Dia menemukan untuk membantunya memoles salah satu ukiran kayu yang sudah terbentuk,
Dan memujinya sambil memolesnya: “Elder Fei, saya tidak menyangka Anda memiliki keterampilan seperti ini.
Douglas tertawa: “Ketika saya masih kecil, keinginan terbesar saya adalah menjadi seorang pemahat,”
“Dan saya belajar kerajinan itu dari seorang guru selama beberapa waktu.”
Saat dia berkata, dia melihat sekilas ukiran Doumu yang sudah jadi di tangan Karl dan berkata dengan serius,
“Tuan Yuan, Doumu ini untukmu, jika aku pergi di masa depan, aku juga dapat meninggalkan pengingat!”
Karl berkata dengan penuh rasa terima kasih, “Terima kasih, Tuan Fei, saya sangat menyukai patung Doumu ini,”
“Dan aku akan menjaganya dengan baik agar aku bisa memenuhi kebaikanmu!”
Douglas mengangguk dan tersenyum, “Jika ada kesempatan untuk menemukan sepotong kayu dupa yang bagus di masa depan,”

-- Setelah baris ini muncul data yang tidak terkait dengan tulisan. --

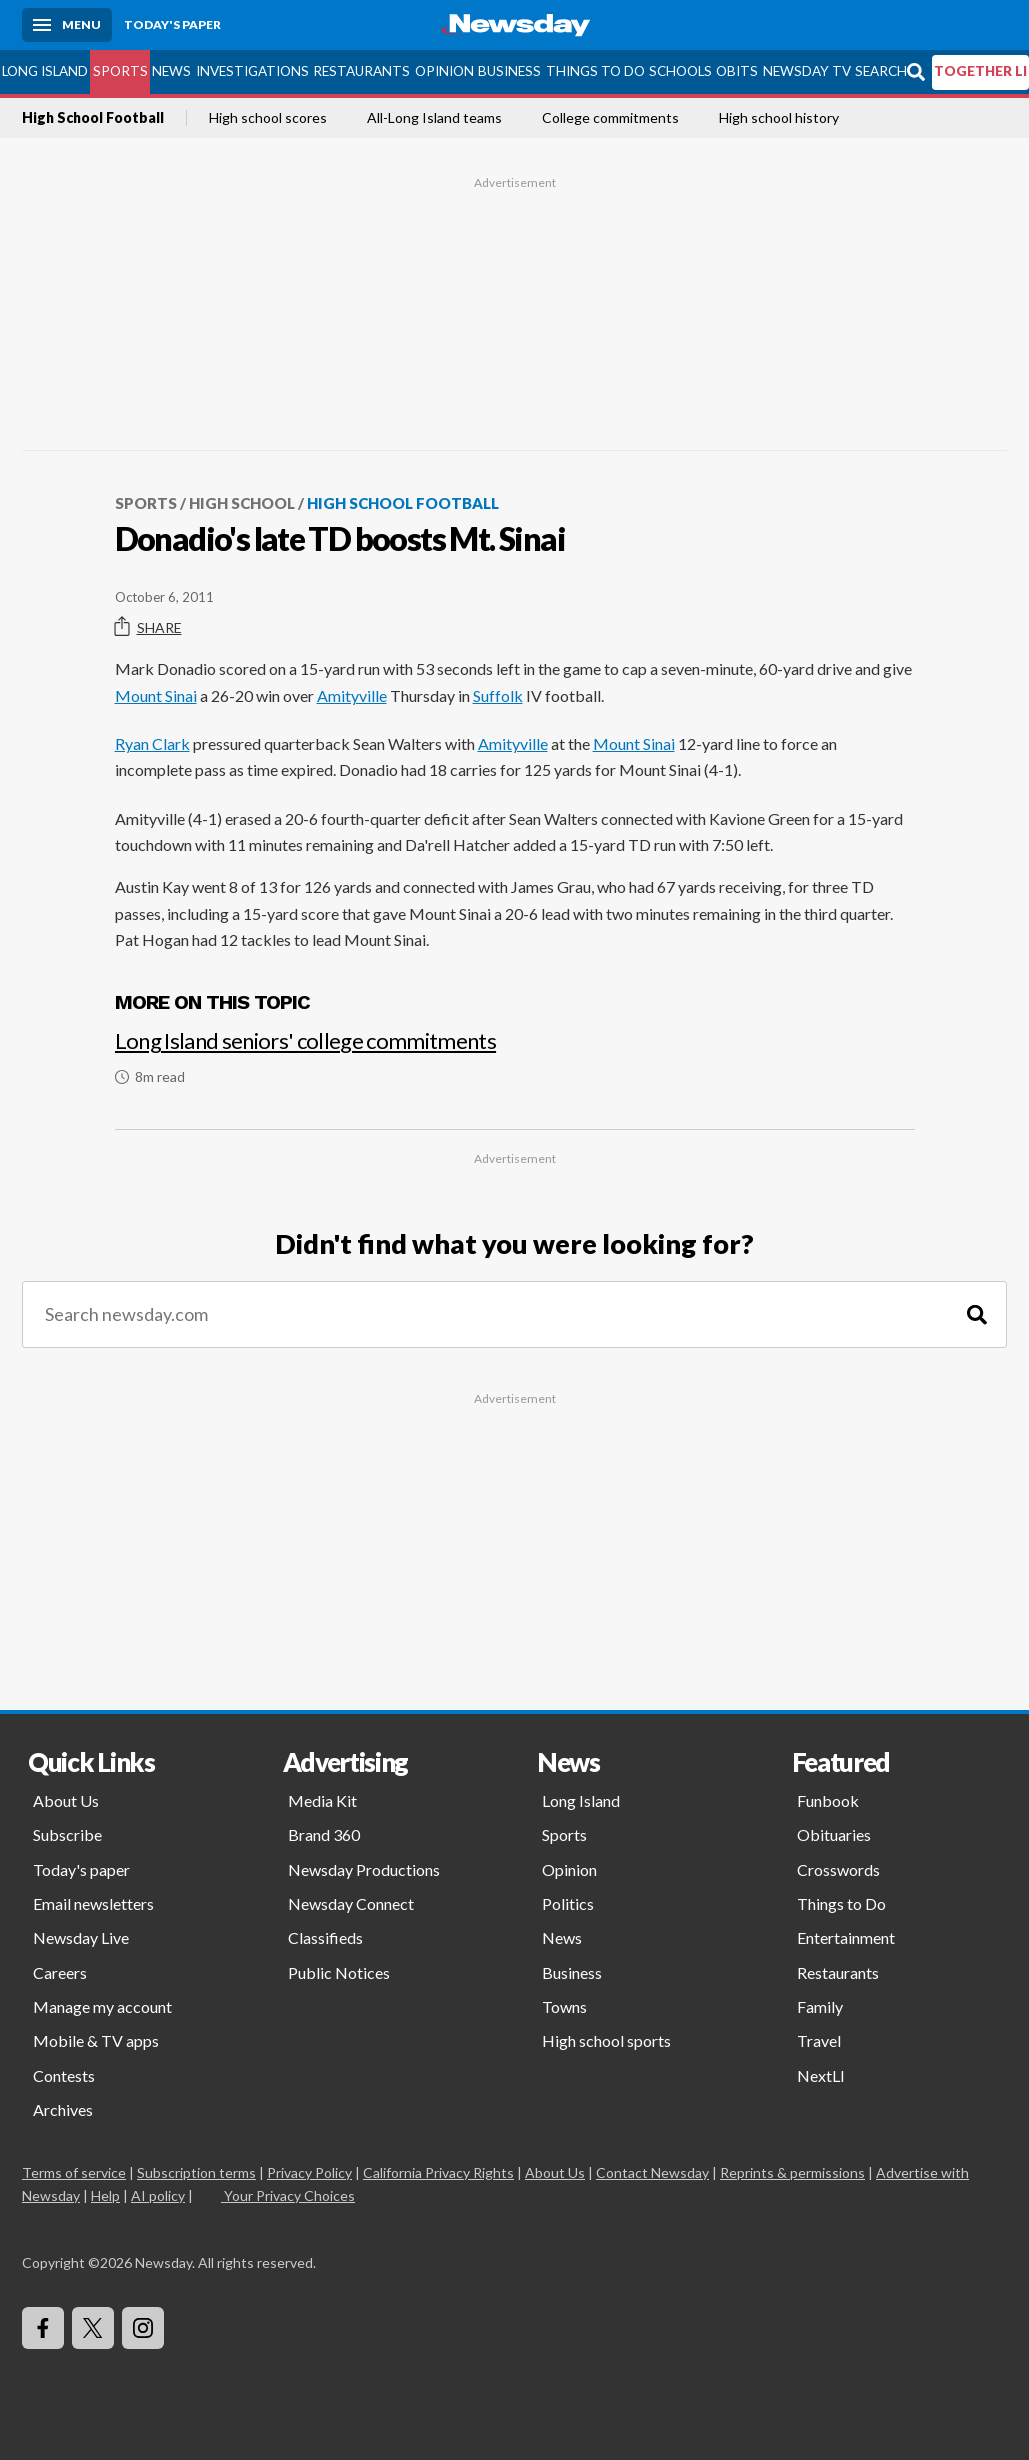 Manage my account (102, 2006)
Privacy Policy (309, 2172)
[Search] (977, 1314)
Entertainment (846, 1937)
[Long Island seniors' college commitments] (515, 1048)
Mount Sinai (156, 695)
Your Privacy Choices (288, 2195)
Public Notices (339, 1972)
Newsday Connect (351, 1903)
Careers (60, 1972)
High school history (779, 118)
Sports (120, 71)
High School (242, 503)
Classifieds (325, 1937)
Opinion (444, 71)
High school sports (606, 2040)
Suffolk (498, 695)
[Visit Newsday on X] (93, 2328)
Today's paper (81, 1869)
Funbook (828, 1800)
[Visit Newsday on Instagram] (143, 2328)
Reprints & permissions (792, 2172)
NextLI (821, 2075)
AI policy (158, 2195)
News (171, 71)
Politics (568, 1903)
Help (105, 2195)
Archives (63, 2109)
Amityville (352, 695)
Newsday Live (81, 1937)
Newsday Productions (364, 1869)
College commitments (610, 118)
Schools (680, 71)
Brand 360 (324, 1834)
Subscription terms (196, 2172)
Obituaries (834, 1834)
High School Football (93, 118)
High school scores (268, 118)
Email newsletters (93, 1903)
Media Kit (322, 1800)
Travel (819, 2040)
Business (509, 71)
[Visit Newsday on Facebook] (43, 2328)
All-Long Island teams (434, 118)
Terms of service (74, 2172)
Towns (564, 2006)
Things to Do (595, 71)
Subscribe (67, 1834)
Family (820, 2006)
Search (881, 71)
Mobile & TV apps (96, 2040)
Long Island (45, 71)
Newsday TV (807, 71)
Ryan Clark (152, 743)
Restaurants (361, 71)
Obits (737, 71)
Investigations (252, 71)
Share (148, 627)
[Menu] (67, 25)
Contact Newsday (652, 2172)
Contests (64, 2075)
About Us (66, 1800)
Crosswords (838, 1869)
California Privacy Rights (438, 2172)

“Aku akan mengukir satu lagi untukmu!”
Karl merasa tersanjung dan berkata, “Tidak perlu Penatua Fei, karya ini lebih dari yang saya harapkan ……”

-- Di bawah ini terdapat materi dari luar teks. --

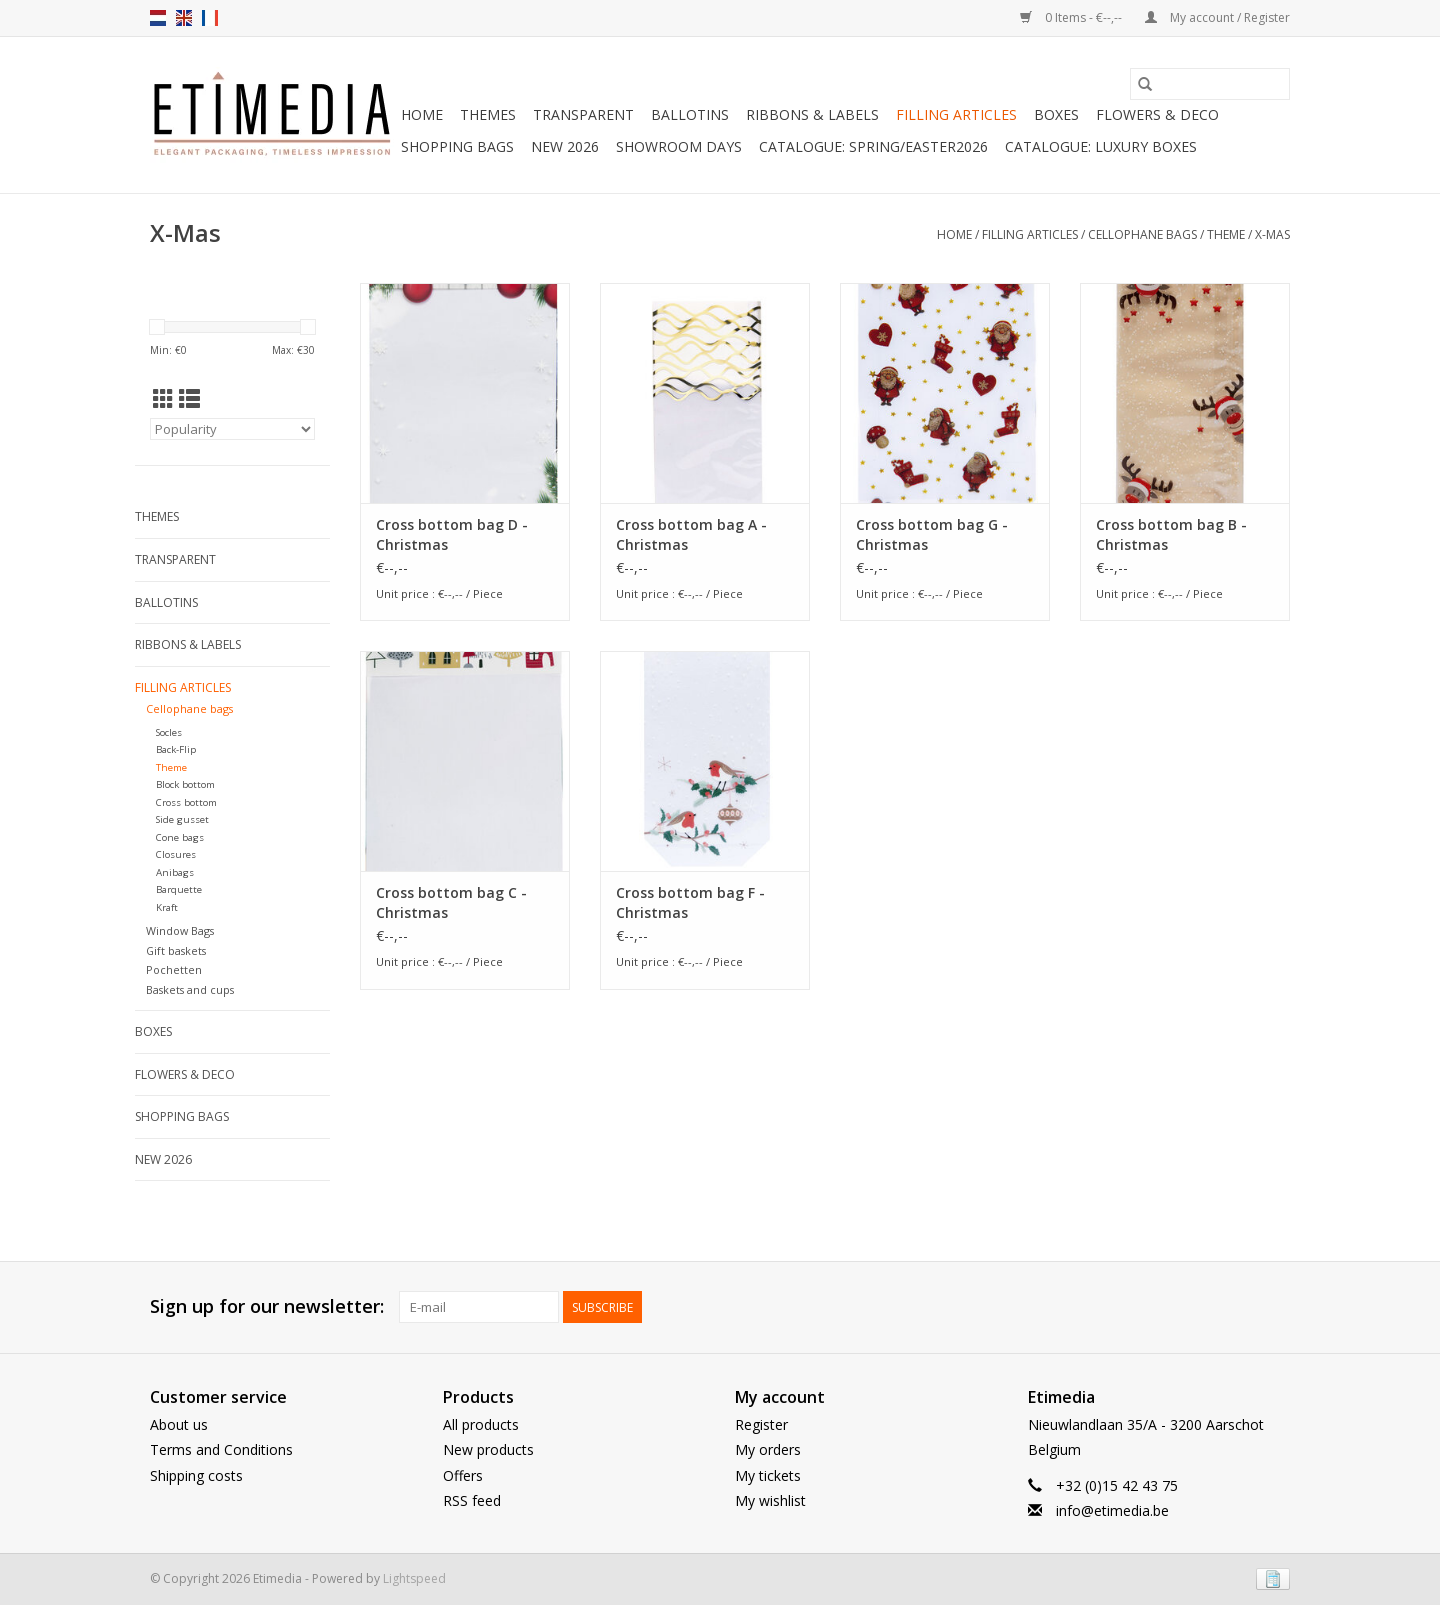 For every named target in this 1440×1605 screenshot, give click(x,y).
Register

Douglas tersenyum tipis dan berkata, “Saat kita mengucapkan terima kasih,”
“Seharusnya aku yang berterima kasih padamu, kamu telah bekerja keras untukku selama bertahun-tahun,”
“Dan sekarang kamu terlibat karena aku, sejujurnya, aku benar-benar kasihan padamu ……”

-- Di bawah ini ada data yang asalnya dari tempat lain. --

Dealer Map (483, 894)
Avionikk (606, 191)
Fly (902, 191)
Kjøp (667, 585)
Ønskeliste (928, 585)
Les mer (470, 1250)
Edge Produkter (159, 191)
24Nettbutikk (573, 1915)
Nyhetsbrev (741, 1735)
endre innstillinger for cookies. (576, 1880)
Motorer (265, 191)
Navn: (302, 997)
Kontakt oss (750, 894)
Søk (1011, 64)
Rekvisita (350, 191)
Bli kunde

Douglas mengangguk dan hendak berbicara ketika pintu tiba-tiba dibuka oleh Stella.
Dia memasuki pintu dan melihat kakek dan Karl ada di sana,
Jadi dia buru-buru berkata, “Kakek, Tuan Yuan, Tuan Wade memerintahkan agar kita segera mengemas barang-barang pribadi kita,”
“Sebuah pesawat akan menjemput kita setengah jam lagi dan membawa kita ke Kolombo!”
Douglas terkejut dan bertanya,
“Apakah kita tidak akan pergi ke Suriah? Mengapa berubah menjadi Kolombo?”
“Saya tidak yakin.” Stella berkata, “Tuan. Wade baru saja memberi perintah, ”
“Disampaikan oleh Nona Su, dan Nona Su juga akan pergi bersama kami.”
“Aneh ……” Douglas mengerutkan kening dan mendecakkan bibirnya,
“Kami pergi ke Suriah, saya bisa mengetahuinya, lagipula Front Cataclysmic telah mendirikan basis di sana,”
“Saat kita sampai di sana, keamanan kita pasti terjamin ……”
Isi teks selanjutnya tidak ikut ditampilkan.